To be financially responsible, Egan isn’t suggesting you need to live like a monk — but he does believe in getting the most bang for your buck.

“Be very intentional and conscious about how to get the most happiness and contentment for the money that you do spend,” he says. “That can also become a self-fulfilling and self-rewarding game.”

One of the simplest ways to get yourself on track is to create a budget. Keep a record of your income and your expenditures, including necessary expenses like rent and groceries as well as how much you’re spending on entertainment or dining out.

You could even give the cash stuffing hack a go, by taking your paycheck in cash and dividing it into envelopes based on your spending habits. This popular old budgeting method has recently seen a resurgence on TikTok with young spenders.

Save for emergencies

While you’re making your budget, make sure to set aside some of your income for emergencies so that you’re never caught unprepared or have to turn to your credit card for unexpected expenses, like a medical emergency or mechanic’s bill.

Experts generally recommend having three to six months’ of expenses shored up in a savings account.

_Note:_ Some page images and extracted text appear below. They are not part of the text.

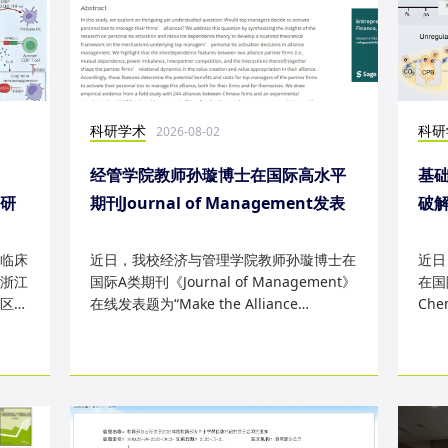
科研学术
科研
2026-08-02
经管学院教师孙璇博士在国际高水平
基础
表研
期刊Journal of Management发表
破
研究成果
失
临床
近日，我校经济与管理学院教师孙璇博士在
近日
浙江
国际A类期刊《Journal of Management》
在国际
区
在线发表题为“Make the Alliance
Che
Personal: A Dependence Framewor...
为“Sm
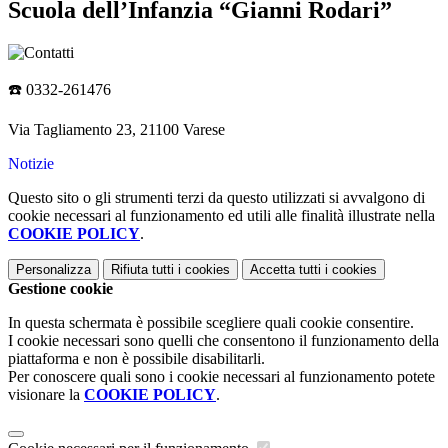
Scuola dell’Infanzia “Gianni Rodari”
☎️
0332-261476
Via Tagliamento 23, 21100 Varese
Notizie
Questo sito o gli strumenti terzi da questo utilizzati si avvalgono di
cookie necessari al funzionamento ed utili alle finalità illustrate nella
COOKIE POLICY
.
Personalizza
Rifiuta tutti
i cookies
Accetta tutti
i cookies
Gestione cookie
In questa schermata è possibile scegliere quali cookie consentire.
I cookie necessari sono quelli che consentono il funzionamento della
piattaforma e non è possibile disabilitarli.
Per conoscere quali sono i cookie necessari al funzionamento potete
visionare la
COOKIE POLICY
.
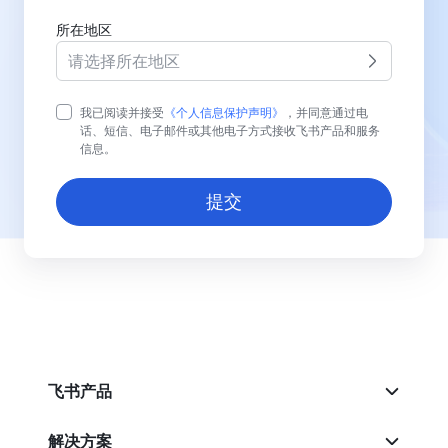
所在地区
请选择所在地区
我已阅读并接受
《个人信息保护声明》
，并同意通过电
话、短信、电子邮件或其他电子方式接收飞书产品和服务
信息。
提交
飞书产品
解决方案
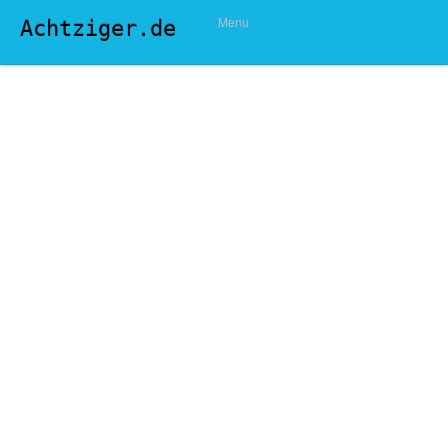
Menu
Achtziger.de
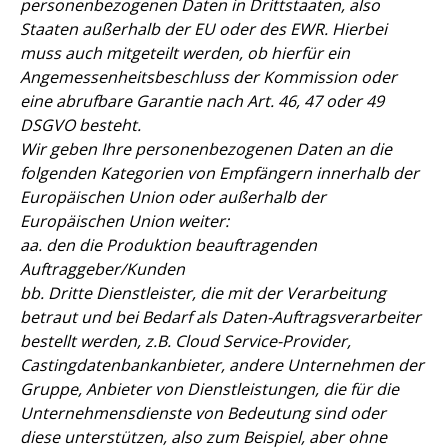
personenbezogenen Daten in Drittstaaten, also
Staaten außerhalb der EU oder des EWR. Hierbei
muss auch mitgeteilt werden, ob hierfür ein
Angemessenheitsbeschluss der Kommission oder
eine abrufbare Garantie nach Art. 46, 47 oder 49
DSGVO besteht.
Wir geben Ihre personenbezogenen Daten an die
folgenden Kategorien von Empfängern innerhalb der
Europäischen Union oder außerhalb der
Europäischen Union weiter:
aa. den die Produktion beauftragenden
Auftraggeber/Kunden
bb. Dritte Dienstleister, die mit der Verarbeitung
betraut und bei Bedarf als Daten-Auftragsverarbeiter
bestellt werden, z.B. Cloud Service-Provider,
Castingdatenbankanbieter, andere Unternehmen der
Gruppe, Anbieter von Dienstleistungen, die für die
Unternehmensdienste von Bedeutung sind oder
diese unterstützen, also zum Beispiel, aber ohne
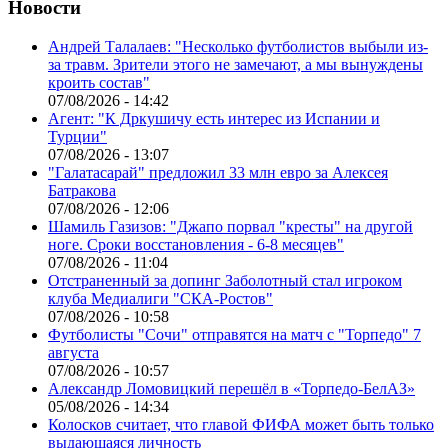
Новости
Андрей Талалаев: "Несколько футболистов выбыли из-
за травм. Зрители этого не замечают, а мы вынуждены
кроить состав"
07/08/2026 - 14:42
Агент: "К Дркушичу есть интерес из Испании и
Турции"
07/08/2026 - 13:07
"Галатасарай" предложил 33 млн евро за Алексея
Батракова
07/08/2026 - 12:06
Шамиль Газизов: "Джапо порвал "кресты" на другой
ноге. Сроки восстановления - 6-8 месяцев"
07/08/2026 - 11:04
Отстраненный за допинг Заболотный стал игроком
клуба Медиалиги "СКА-Ростов"
07/08/2026 - 10:58
Футболисты "Сочи" отправятся на матч с "Торпедо" 7
августа
07/08/2026 - 10:57
Александр Ломовицкий перешёл в «Торпедо-БелАЗ»
05/08/2026 - 14:34
Колосков считает, что главой ФИФА может быть только
выдающаяся личность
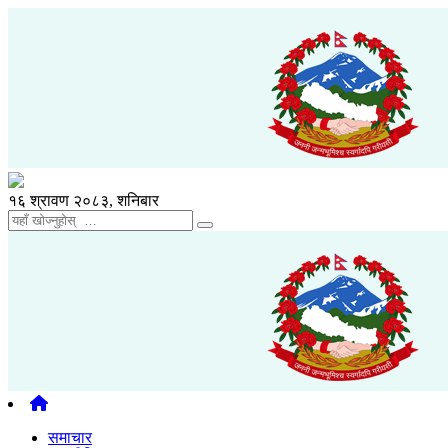
१६ श्रावण २०८३, शनिबार
समाचार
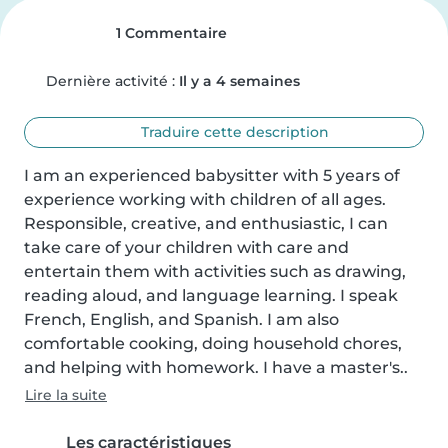
1 Commentaire
Dernière activité :
Il y a 4 semaines
Traduire cette description
I am an experienced babysitter with 5 years of 
experience working with children of all ages. 
Responsible, creative, and enthusiastic, I can 
take care of your children with care and 
entertain them with activities such as drawing, 
reading aloud, and language learning. I speak 
French, English, and Spanish. I am also 
comfortable cooking, doing household chores, 
and helping with homework. I have a master's..
Lire la suite
Les caractéristiques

Consider a high-yield savings account that could get you up to 4% back in interest, instead of a traditional savings account, which typically comes with an APY of just 0.43%.

Egan adds having an emergency fund “allows you to take more fun and more risks, because you know that you've got that cushion.”

This means once you’ve got some savings in place, you’ll probably feel more comfortable with treating yourself to a nice vacation or that pricey Big Green Egg barbecue you’ve had your eye on for a while.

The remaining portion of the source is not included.